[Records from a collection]
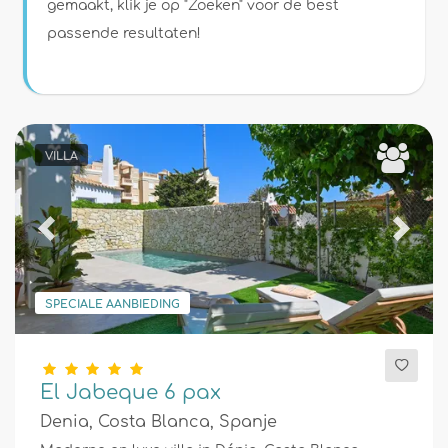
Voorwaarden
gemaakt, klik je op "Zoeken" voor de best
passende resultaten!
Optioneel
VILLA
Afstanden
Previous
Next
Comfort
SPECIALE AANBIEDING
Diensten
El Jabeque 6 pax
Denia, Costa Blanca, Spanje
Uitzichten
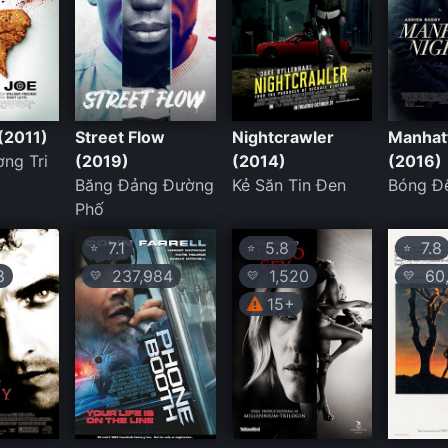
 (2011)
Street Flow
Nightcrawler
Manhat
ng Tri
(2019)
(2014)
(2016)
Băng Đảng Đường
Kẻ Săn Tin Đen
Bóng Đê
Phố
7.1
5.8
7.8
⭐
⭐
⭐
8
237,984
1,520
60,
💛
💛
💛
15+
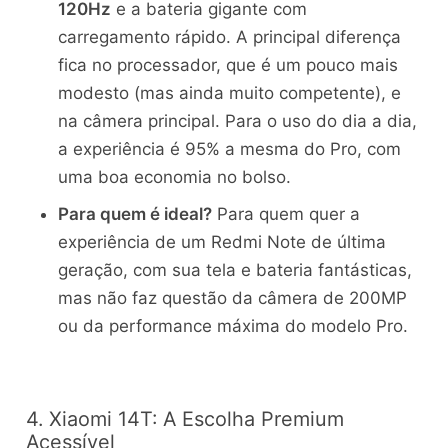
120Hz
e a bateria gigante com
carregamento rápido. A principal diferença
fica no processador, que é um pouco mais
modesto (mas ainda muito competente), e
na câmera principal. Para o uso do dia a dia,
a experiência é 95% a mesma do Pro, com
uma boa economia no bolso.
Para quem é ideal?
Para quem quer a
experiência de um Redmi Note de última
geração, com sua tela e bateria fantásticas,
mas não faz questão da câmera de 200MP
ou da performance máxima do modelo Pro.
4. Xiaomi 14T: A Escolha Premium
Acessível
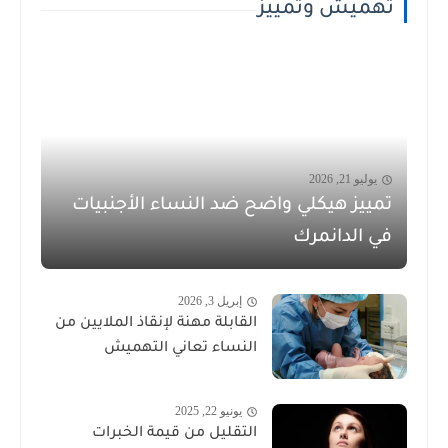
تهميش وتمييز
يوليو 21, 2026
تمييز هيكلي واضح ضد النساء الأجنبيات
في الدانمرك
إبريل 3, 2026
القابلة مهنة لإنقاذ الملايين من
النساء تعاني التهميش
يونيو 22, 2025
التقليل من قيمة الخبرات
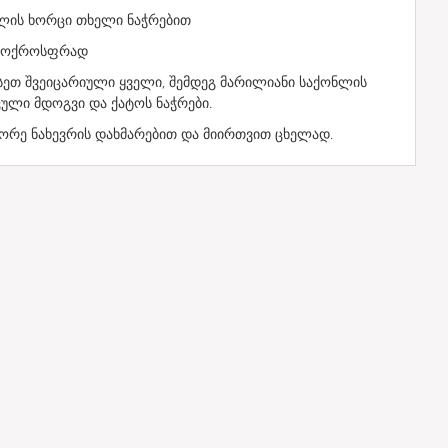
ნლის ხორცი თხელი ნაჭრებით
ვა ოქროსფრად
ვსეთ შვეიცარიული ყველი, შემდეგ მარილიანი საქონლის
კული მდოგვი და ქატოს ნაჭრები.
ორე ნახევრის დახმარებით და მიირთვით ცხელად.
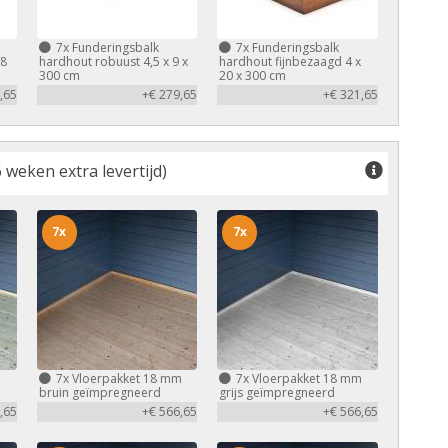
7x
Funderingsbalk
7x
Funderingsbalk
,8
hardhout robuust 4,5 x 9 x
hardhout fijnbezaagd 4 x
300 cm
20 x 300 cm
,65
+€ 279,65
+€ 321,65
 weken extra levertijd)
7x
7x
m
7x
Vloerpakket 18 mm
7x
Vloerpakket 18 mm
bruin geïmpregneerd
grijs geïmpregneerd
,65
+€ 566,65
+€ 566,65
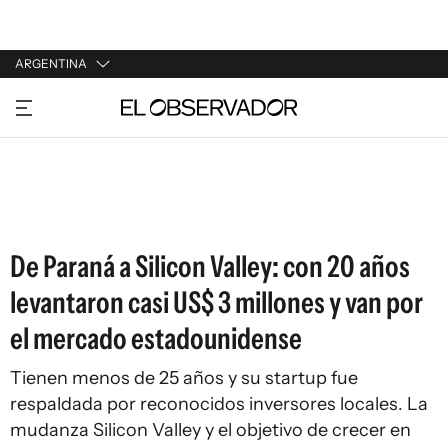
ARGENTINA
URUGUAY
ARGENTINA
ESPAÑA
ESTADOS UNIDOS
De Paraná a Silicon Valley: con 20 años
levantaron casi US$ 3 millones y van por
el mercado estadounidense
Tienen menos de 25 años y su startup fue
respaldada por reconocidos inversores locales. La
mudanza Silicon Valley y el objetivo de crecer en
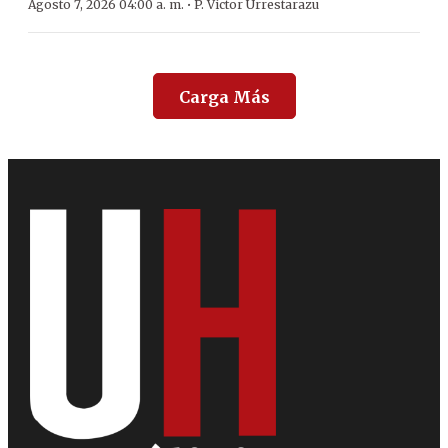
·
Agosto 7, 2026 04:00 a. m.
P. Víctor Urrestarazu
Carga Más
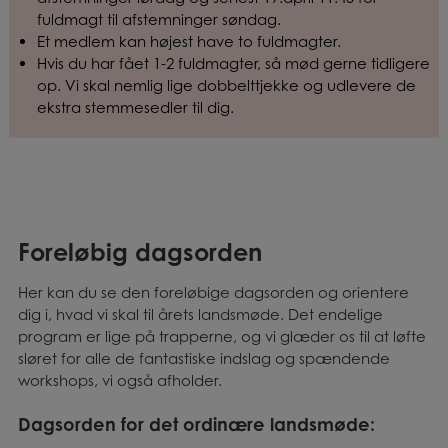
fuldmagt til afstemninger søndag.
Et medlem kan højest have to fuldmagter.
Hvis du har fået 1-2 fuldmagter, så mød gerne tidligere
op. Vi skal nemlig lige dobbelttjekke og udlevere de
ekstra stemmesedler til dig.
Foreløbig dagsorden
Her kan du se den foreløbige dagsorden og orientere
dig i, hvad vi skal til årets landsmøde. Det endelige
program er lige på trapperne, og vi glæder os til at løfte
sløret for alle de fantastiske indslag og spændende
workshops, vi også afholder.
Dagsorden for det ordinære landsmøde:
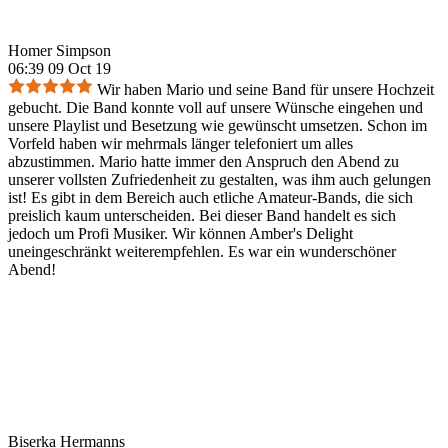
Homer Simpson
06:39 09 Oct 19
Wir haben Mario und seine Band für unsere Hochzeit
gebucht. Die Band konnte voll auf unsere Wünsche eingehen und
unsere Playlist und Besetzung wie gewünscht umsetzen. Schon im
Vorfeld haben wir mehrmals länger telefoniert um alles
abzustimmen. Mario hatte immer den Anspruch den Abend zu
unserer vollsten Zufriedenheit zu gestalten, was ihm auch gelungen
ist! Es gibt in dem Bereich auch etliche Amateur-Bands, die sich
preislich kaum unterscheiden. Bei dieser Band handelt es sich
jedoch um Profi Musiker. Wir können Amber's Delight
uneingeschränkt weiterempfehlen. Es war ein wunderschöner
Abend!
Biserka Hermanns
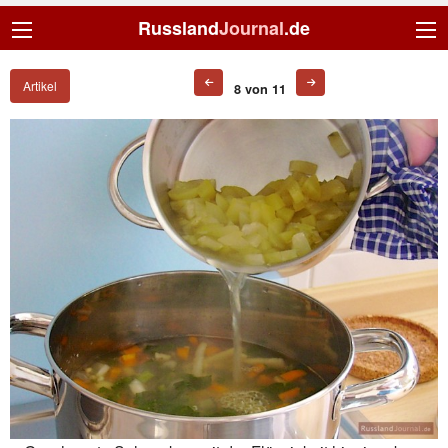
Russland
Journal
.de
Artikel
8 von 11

AIM OF THE TASK
All of the data should be returned word for word, with each picture left out.

EXERCISE OUTPUT
Voorwaarden
gemaakt, klik je op "Zoeken" voor de best
passende resultaten!
Optioneel
VILLA
Afstanden
Previous
Next
Comfort
SPECIALE AANBIEDING
Diensten
El Jabeque 6 pax
Denia, Costa Blanca, Spanje
Uitzichten
 (2011)
Street Flow
Nightcrawler
Manhat
ng Tri
(2019)
(2014)
(2016)
Băng Đảng Đường
Kẻ Săn Tin Đen
Bóng Đê
Phố
7.1
5.8
7.8
⭐
⭐
⭐
8
237,984
1,520
60,
💛
💛
💛
15+
120Hz
e a bateria gigante com
carregamento rápido. A principal diferença
fica no processador, que é um pouco mais
modesto (mas ainda muito competente), e
na câmera principal. Para o uso do dia a dia,
a experiência é 95% a mesma do Pro, com
uma boa economia no bolso.
Para quem é ideal?
Para quem quer a
experiência de um Redmi Note de última
geração, com sua tela e bateria fantásticas,
mas não faz questão da câmera de 200MP
ou da performance máxima do modelo Pro.
4. Xiaomi 14T: A Escolha Premium
Acessível
تهميش وتمييز
يوليو 21, 2026
تمييز هيكلي واضح ضد النساء الأجنبيات
في الدانمرك
إبريل 3, 2026
القابلة مهنة لإنقاذ الملايين من
النساء تعاني التهميش
يونيو 22, 2025
التقليل من قيمة الخبرات
ნლის ხორცი თხელი ნაჭრებით
ვა ოქროსფრად
ვსეთ შვეიცარიული ყველი, შემდეგ მარილიანი საქონლის
კული მდოგვი და ქატოს ნაჭრები.
ორე ნახევრის დახმარებით და მიირთვით ცხელად.
7x
Funderingsbalk
7x
Funderingsbalk
,8
hardhout robuust 4,5 x 9 x
hardhout fijnbezaagd 4 x
300 cm
20 x 300 cm
,65
+€ 279,65
+€ 321,65
 weken extra levertijd)
7x
7x
m
7x
Vloerpakket 18 mm
7x
Vloerpakket 18 mm
bruin geïmpregneerd
grijs geïmpregneerd
,65
+€ 566,65
+€ 566,65
ARGENTINA
URUGUAY
ARGENTINA
ESPAÑA
ESTADOS UNIDOS
De Paraná a Silicon Valley: con 20 años
levantaron casi US$ 3 millones y van por
el mercado estadounidense
Tienen menos de 25 años y su startup fue
respaldada por reconocidos inversores locales. La
mudanza Silicon Valley y el objetivo de crecer en
·
Agosto 7, 2026 04:00 a. m.
P. Víctor Urrestarazu
Carga Más
fuldmagt til afstemninger søndag.
Et medlem kan højest have to fuldmagter.
Hvis du har fået 1-2 fuldmagter, så mød gerne tidligere
op. Vi skal nemlig lige dobbelttjekke og udlevere de
ekstra stemmesedler til dig.
Foreløbig dagsorden
Her kan du se den foreløbige dagsorden og orientere
dig i, hvad vi skal til årets landsmøde. Det endelige
program er lige på trapperne, og vi glæder os til at løfte
sløret for alle de fantastiske indslag og spændende
workshops, vi også afholder.
Dagsorden for det ordinære landsmøde:
Homer Simpson
06:39 09 Oct 19
Wir haben Mario und seine Band für unsere Hochzeit
gebucht. Die Band konnte voll auf unsere Wünsche eingehen und
unsere Playlist und Besetzung wie gewünscht umsetzen. Schon im
Vorfeld haben wir mehrmals länger telefoniert um alles
abzustimmen. Mario hatte immer den Anspruch den Abend zu
unserer vollsten Zufriedenheit zu gestalten, was ihm auch gelungen
ist! Es gibt in dem Bereich auch etliche Amateur-Bands, die sich
preislich kaum unterscheiden. Bei dieser Band handelt es sich
jedoch um Profi Musiker. Wir können Amber's Delight
uneingeschränkt weiterempfehlen. Es war ein wunderschöner
Abend!
Biserka Hermanns
Russland
Journal
.de
Artikel
8 von 11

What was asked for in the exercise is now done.